Improving crypto security protocols through regulations
By Muthuswamy N Iyer
If you look at the policies being drafted by countries, global watch dogs, etc., you’ll find security and user protection at the forefront of these laws. Ensuring that consumer funds are protected while dealing with virtual digital assets, preventing the misuse of investor funds, malpractices, and eventually disabling the larger effects of these actions from spilling over to traditional finance, are at the top of the list for lawmakers after incidents from last year left not just the Crypto Asset (Virtual Digital Asset (VDA) ) community but the larger financial system in shambles.
In what seems to be a silver lining, a report by security firm TRM Labs, security hacks in Crypto Assets dropped by 70% in the first quarter of this year as compared to the same period last year.
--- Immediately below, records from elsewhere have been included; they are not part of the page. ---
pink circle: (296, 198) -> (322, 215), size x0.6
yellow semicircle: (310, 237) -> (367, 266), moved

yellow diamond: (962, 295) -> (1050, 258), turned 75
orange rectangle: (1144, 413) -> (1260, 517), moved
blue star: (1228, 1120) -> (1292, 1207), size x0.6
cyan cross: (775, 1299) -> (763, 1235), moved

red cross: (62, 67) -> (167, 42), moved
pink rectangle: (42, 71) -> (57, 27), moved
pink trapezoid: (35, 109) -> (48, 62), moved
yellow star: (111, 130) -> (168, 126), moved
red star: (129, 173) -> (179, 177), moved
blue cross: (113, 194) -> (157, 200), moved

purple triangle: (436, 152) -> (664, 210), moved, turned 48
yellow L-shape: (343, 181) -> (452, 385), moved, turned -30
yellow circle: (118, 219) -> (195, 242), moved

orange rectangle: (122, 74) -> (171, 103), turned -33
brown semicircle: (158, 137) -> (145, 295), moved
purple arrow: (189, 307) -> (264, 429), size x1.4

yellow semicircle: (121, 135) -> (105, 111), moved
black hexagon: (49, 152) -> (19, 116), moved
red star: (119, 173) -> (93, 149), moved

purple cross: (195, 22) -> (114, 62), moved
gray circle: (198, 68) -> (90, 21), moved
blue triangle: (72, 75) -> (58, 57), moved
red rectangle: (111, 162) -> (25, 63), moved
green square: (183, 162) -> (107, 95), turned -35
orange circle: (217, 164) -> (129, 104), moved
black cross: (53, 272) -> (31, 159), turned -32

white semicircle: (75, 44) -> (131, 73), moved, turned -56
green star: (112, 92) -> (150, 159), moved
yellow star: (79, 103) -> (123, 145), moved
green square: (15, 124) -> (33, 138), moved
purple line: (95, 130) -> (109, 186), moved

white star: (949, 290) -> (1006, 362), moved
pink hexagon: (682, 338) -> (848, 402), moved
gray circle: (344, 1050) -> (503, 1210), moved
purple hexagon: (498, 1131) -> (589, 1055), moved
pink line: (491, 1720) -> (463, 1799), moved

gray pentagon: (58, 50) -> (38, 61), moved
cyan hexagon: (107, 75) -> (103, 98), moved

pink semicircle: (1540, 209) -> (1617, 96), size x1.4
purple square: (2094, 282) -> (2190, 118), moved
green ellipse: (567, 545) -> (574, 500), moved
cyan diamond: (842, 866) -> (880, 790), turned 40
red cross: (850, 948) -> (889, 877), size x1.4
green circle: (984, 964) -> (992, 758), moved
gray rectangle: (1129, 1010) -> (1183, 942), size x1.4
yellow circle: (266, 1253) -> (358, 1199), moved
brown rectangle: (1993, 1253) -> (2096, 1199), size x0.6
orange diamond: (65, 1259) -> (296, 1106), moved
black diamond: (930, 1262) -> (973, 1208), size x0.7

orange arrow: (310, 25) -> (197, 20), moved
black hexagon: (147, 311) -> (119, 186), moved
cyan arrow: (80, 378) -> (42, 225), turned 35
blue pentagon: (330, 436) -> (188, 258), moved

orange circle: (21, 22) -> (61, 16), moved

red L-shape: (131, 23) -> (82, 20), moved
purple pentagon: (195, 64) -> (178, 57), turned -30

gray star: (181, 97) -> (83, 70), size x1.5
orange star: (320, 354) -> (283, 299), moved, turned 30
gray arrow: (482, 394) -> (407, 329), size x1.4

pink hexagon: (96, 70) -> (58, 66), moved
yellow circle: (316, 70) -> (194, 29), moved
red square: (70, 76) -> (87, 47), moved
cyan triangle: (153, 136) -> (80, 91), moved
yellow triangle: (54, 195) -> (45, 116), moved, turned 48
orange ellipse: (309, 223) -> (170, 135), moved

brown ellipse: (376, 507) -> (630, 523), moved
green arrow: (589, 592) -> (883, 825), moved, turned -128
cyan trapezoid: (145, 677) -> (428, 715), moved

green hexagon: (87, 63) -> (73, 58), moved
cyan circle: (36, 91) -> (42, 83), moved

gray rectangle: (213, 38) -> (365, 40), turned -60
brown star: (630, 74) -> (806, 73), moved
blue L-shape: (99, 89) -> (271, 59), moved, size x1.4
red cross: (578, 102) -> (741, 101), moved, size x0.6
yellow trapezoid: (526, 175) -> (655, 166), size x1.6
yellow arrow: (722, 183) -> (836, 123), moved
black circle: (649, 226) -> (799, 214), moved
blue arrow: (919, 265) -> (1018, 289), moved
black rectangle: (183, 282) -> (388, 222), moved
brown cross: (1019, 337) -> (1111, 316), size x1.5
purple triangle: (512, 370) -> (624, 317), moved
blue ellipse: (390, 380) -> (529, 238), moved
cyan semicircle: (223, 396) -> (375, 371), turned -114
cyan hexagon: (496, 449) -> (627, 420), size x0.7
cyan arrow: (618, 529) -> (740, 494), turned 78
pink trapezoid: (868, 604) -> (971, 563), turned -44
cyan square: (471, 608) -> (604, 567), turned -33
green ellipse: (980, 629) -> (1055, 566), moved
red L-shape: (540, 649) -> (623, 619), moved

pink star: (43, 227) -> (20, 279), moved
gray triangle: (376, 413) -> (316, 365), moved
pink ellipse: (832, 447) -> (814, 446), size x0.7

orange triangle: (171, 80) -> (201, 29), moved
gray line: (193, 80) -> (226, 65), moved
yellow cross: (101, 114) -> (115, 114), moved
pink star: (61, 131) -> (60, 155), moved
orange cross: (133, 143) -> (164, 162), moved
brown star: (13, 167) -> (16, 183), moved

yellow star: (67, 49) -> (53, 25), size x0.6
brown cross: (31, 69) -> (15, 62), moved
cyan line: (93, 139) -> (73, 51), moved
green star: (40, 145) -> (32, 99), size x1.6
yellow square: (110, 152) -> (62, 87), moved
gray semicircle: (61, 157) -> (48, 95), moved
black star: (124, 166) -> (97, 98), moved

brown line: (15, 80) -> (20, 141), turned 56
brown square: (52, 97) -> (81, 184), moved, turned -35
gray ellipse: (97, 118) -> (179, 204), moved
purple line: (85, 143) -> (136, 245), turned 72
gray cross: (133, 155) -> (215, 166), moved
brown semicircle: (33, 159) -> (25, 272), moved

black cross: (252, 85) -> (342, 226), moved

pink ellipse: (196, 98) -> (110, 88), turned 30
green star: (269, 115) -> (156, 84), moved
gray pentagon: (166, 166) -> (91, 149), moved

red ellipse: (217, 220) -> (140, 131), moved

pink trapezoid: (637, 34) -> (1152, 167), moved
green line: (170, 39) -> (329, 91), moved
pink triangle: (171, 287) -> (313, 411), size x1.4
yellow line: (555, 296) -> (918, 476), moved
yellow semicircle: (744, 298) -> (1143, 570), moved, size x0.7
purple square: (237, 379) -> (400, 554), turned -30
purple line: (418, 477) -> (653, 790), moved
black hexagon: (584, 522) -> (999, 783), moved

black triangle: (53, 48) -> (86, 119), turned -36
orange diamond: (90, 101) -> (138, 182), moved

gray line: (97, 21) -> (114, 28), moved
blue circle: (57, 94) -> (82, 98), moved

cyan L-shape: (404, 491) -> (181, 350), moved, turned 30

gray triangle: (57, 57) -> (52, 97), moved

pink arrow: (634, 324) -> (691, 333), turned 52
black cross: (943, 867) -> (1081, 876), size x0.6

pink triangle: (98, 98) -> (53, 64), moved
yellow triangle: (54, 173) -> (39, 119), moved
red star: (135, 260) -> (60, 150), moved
In fact, the same has been attributed to improved security protocols and better regulatory moves. Most amounts which were stolen from users or project funds have been recovered. This is a significantly positive development after the security aspect of virtual digital assets was questioned by experts amidst conversations of wider adoptions. The vulnerability of users which came to light as a result of these hacks was a motivator for lawmakers to create stricter policies in the area of cybersecurity on blockchain.
While it is safe to say that the industry is on the right track when it comes to improving and scaling the safekeeping of VDAs and ensuring a smooth transaction process across blockchains, there can be a few things to ensure this is accelerated and improved as we progress with VDAs.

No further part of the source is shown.